EXERCISE
Your response should be an exact transcription of the data, images excluded.

(Collected data entries)
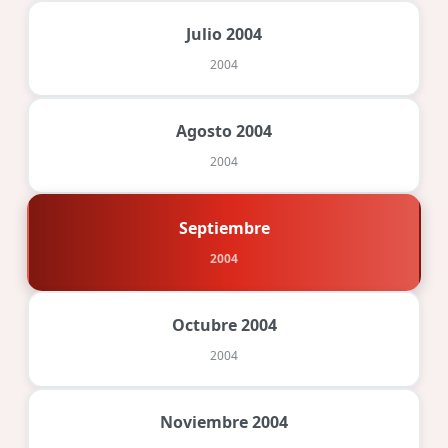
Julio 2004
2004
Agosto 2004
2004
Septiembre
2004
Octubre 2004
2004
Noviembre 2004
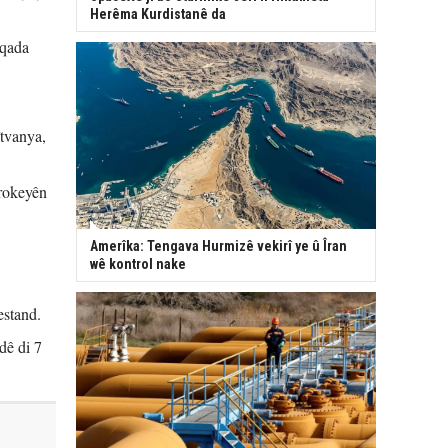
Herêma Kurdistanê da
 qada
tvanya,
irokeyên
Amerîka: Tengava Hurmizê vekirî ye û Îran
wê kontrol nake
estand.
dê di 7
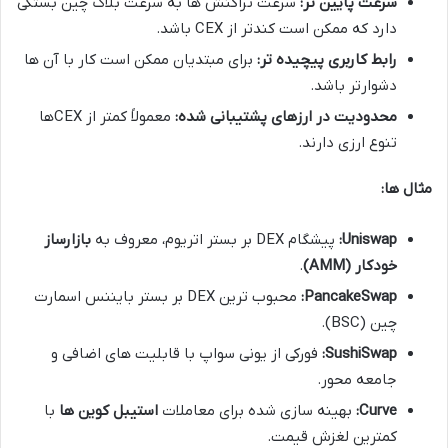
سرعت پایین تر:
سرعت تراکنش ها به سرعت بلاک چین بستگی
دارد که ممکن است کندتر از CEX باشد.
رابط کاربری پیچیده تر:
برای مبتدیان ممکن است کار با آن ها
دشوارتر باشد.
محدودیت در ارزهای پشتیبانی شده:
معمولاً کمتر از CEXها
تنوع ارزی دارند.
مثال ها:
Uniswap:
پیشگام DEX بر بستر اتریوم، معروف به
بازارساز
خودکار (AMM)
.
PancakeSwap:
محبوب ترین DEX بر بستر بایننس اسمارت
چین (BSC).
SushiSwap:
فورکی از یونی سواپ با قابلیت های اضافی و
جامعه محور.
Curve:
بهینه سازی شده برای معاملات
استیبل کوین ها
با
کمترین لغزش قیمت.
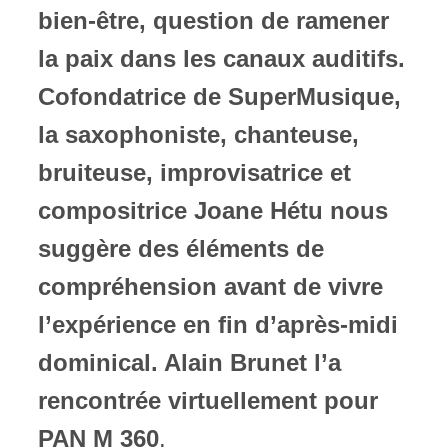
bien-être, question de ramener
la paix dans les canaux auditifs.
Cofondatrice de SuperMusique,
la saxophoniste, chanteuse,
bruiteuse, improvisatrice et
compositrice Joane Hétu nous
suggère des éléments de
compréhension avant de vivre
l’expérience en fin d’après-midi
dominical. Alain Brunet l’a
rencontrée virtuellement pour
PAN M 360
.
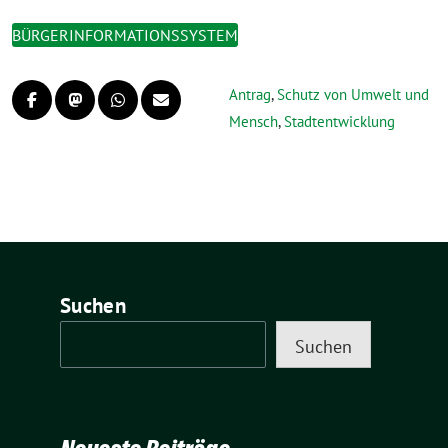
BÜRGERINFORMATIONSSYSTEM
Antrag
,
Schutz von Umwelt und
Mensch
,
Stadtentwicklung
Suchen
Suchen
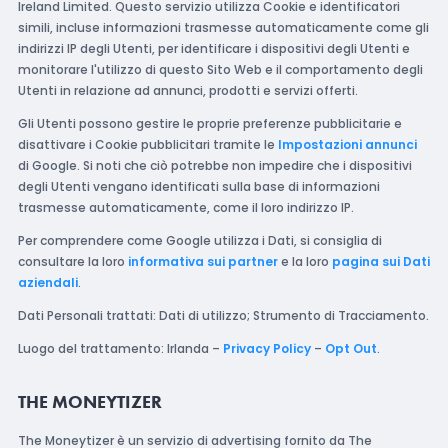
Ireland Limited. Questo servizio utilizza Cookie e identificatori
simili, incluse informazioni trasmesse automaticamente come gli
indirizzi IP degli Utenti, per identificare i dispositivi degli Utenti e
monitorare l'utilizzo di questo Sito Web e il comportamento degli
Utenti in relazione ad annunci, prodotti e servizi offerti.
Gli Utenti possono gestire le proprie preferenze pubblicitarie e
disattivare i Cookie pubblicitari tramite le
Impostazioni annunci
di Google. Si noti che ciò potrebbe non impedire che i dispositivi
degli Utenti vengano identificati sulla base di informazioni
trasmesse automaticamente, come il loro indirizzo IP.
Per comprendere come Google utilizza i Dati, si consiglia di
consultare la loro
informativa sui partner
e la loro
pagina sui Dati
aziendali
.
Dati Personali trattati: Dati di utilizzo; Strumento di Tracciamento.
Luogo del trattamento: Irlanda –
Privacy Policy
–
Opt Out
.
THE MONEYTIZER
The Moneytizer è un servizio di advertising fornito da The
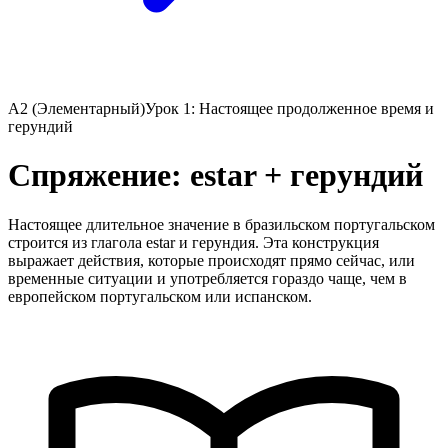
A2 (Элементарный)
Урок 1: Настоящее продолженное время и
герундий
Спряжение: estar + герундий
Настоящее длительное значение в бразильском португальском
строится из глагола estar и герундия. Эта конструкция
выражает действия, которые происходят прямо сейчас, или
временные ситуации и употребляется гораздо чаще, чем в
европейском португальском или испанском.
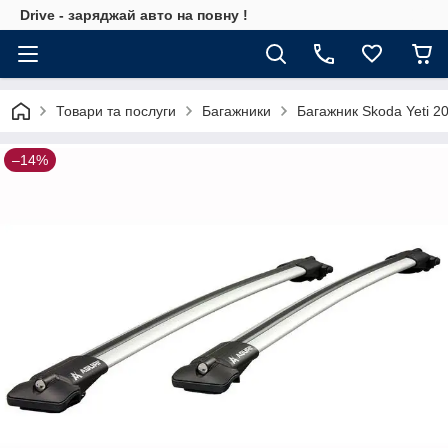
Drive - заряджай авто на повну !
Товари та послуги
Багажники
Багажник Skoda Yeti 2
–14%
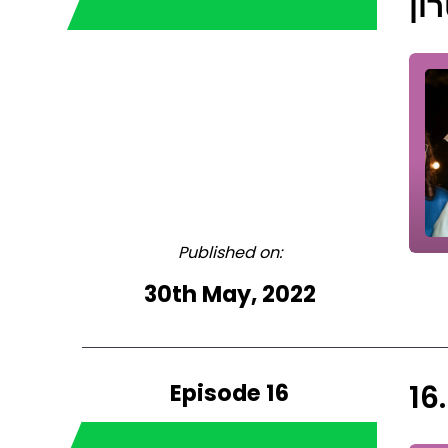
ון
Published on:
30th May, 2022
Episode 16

RESULT OF THIS EXERCISE
Julio 2004
2004
Agosto 2004
2004
Septiembre
2004
Octubre 2004
2004
Noviembre 2004
Herêma Kurdistanê da
 qada
tvanya,
irokeyên
Amerîka: Tengava Hurmizê vekirî ye û Îran
wê kontrol nake
estand.
dê di 7
سرعت پایین تر:
سرعت تراکنش ها به سرعت بلاک چین بستگی
دارد که ممکن است کندتر از CEX باشد.
رابط کاربری پیچیده تر:
برای مبتدیان ممکن است کار با آن ها
دشوارتر باشد.
محدودیت در ارزهای پشتیبانی شده:
معمولاً کمتر از CEXها
تنوع ارزی دارند.
مثال ها:
Uniswap:
پیشگام DEX بر بستر اتریوم، معروف به
بازارساز
خودکار (AMM)
.
PancakeSwap:
محبوب ترین DEX بر بستر بایننس اسمارت
چین (BSC).
SushiSwap:
فورکی از یونی سواپ با قابلیت های اضافی و
جامعه محور.
Curve:
بهینه سازی شده برای معاملات
استیبل کوین ها
با
کمترین لغزش قیمت.
bien-être, question de ramener
la paix dans les canaux auditifs.
Cofondatrice de SuperMusique,
la saxophoniste, chanteuse,
bruiteuse, improvisatrice et
compositrice Joane Hétu nous
suggère des éléments de
compréhension avant de vivre
l’expérience en fin d’après-midi
dominical. Alain Brunet l’a
rencontrée virtuellement pour
PAN M 360
.
BÜRGERINFORMATIONSSYSTEM
Antrag
,
Schutz von Umwelt und
Mensch
,
Stadtentwicklung
Suchen
Suchen
Ireland Limited. Questo servizio utilizza Cookie e identificatori
simili, incluse informazioni trasmesse automaticamente come gli
indirizzi IP degli Utenti, per identificare i dispositivi degli Utenti e
monitorare l'utilizzo di questo Sito Web e il comportamento degli
Utenti in relazione ad annunci, prodotti e servizi offerti.
Gli Utenti possono gestire le proprie preferenze pubblicitarie e
disattivare i Cookie pubblicitari tramite le
Impostazioni annunci
di Google. Si noti che ciò potrebbe non impedire che i dispositivi
degli Utenti vengano identificati sulla base di informazioni
trasmesse automaticamente, come il loro indirizzo IP.
Per comprendere come Google utilizza i Dati, si consiglia di
consultare la loro
informativa sui partner
e la loro
pagina sui Dati
aziendali
.
Dati Personali trattati: Dati di utilizzo; Strumento di Tracciamento.
Luogo del trattamento: Irlanda –
Privacy Policy
–
Opt Out
.
THE MONEYTIZER
The Moneytizer è un servizio di advertising fornito da The
A2 (Элементарный)
Урок 1: Настоящее продолженное время и
герундий
Спряжение: estar + герундий
Настоящее длительное значение в бразильском португальском
строится из глагола estar и герундия. Эта конструкция
выражает действия, которые происходят прямо сейчас, или
временные ситуации и употребляется гораздо чаще, чем в
европейском португальском или испанском.
Drive - заряджай авто на повну !
Товари та послуги
Багажники
Багажник Skoda Yeti 2
–14%
ון
Published on:
30th May, 2022
Episode 16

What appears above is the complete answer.